# Brief:
Return the records word for word. Any pictures in them are not part of the copy.

Saved data entries
Start of Block
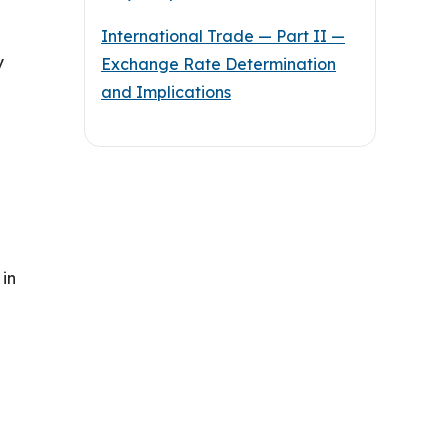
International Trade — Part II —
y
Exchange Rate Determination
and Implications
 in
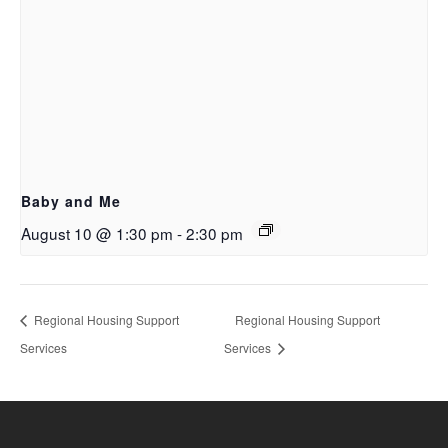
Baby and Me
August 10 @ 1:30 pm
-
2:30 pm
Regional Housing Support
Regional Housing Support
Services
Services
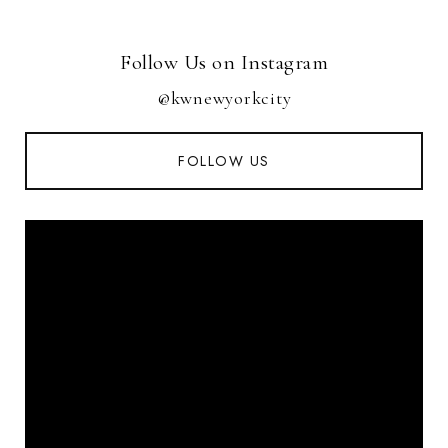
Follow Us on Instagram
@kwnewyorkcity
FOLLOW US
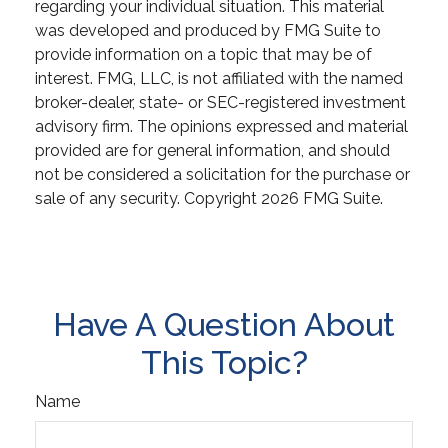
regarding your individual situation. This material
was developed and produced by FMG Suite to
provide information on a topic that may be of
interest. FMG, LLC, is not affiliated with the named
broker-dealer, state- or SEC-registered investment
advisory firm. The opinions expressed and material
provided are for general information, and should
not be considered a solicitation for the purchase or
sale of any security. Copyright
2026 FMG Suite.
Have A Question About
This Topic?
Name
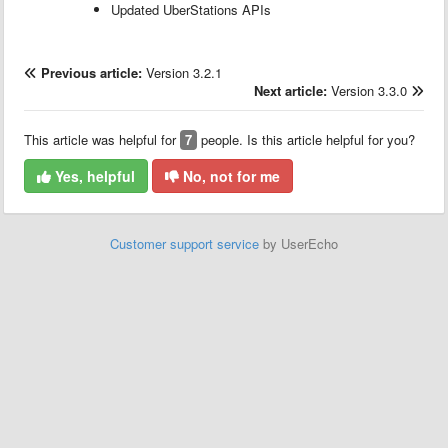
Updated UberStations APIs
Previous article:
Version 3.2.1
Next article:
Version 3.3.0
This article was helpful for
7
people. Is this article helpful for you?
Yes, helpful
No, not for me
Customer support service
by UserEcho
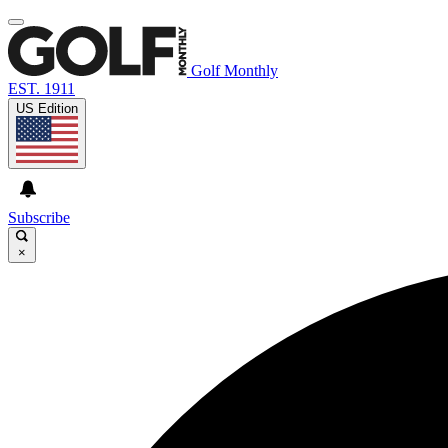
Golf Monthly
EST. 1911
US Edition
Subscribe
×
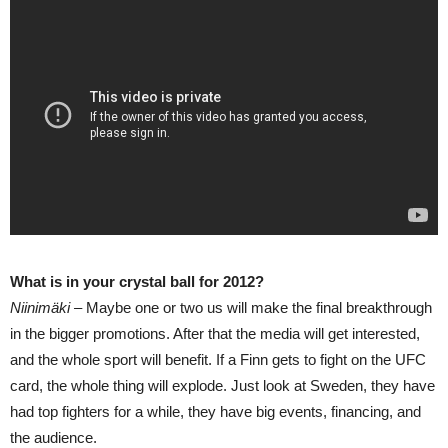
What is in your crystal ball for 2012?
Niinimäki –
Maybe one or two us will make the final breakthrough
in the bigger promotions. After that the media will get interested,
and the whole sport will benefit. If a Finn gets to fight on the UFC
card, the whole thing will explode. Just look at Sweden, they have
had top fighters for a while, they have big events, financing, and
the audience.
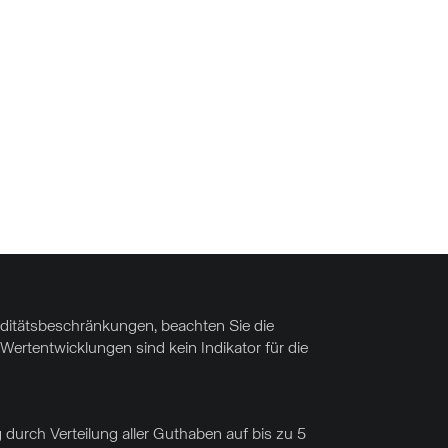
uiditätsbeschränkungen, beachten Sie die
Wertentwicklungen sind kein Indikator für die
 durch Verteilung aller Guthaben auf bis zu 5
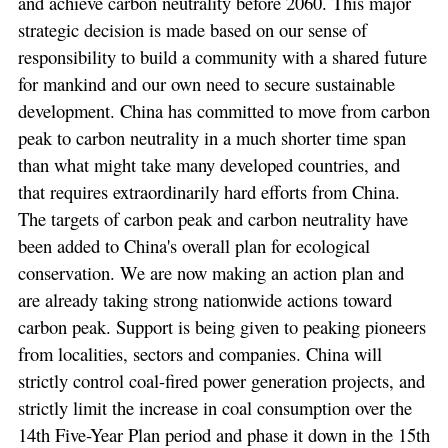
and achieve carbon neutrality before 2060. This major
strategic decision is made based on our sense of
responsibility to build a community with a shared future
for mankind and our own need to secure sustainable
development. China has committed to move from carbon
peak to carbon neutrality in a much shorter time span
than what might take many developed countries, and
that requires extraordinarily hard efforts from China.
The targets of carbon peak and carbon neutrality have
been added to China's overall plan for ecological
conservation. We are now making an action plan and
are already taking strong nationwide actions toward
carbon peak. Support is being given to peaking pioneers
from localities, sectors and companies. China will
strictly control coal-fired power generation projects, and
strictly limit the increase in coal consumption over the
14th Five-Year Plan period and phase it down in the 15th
End of Block
# Final answer:
International Trade — Part II —
y
Exchange Rate Determination
and Implications
 in
Baby and Me
August 10 @ 1:30 pm
-
2:30 pm
Regional Housing Support
Regional Housing Support
Services
Services
Follow Us on Instagram
@kwnewyorkcity
FOLLOW US
regarding your individual situation. This material
was developed and produced by FMG Suite to
provide information on a topic that may be of
interest. FMG, LLC, is not affiliated with the named
broker-dealer, state- or SEC-registered investment
advisory firm. The opinions expressed and material
provided are for general information, and should
not be considered a solicitation for the purchase or
sale of any security. Copyright
2026 FMG Suite.
Have A Question About
This Topic?
Name
Updated UberStations APIs
Previous article:
Version 3.2.1
Next article:
Version 3.3.0
This article was helpful for
7
people. Is this article helpful for you?
Yes, helpful
No, not for me
Customer support service
by UserEcho
Golf Monthly
EST. 1911
US Edition
Subscribe
×
What is in your crystal ball for 2012?
Niinimäki –
Maybe one or two us will make the final breakthrough
in the bigger promotions. After that the media will get interested,
and the whole sport will benefit. If a Finn gets to fight on the UFC
card, the whole thing will explode. Just look at Sweden, they have
had top fighters for a while, they have big events, financing, and
the audience.
uiditätsbeschränkungen, beachten Sie die
Wertentwicklungen sind kein Indikator für die
 durch Verteilung aller Guthaben auf bis zu 5
and achieve carbon neutrality before 2060. This major
strategic decision is made based on our sense of
responsibility to build a community with a shared future
for mankind and our own need to secure sustainable
development. China has committed to move from carbon
peak to carbon neutrality in a much shorter time span
than what might take many developed countries, and
that requires extraordinarily hard efforts from China.
The targets of carbon peak and carbon neutrality have
been added to China's overall plan for ecological
conservation. We are now making an action plan and
are already taking strong nationwide actions toward
carbon peak. Support is being given to peaking pioneers
from localities, sectors and companies. China will
strictly control coal-fired power generation projects, and
strictly limit the increase in coal consumption over the
14th Five-Year Plan period and phase it down in the 15th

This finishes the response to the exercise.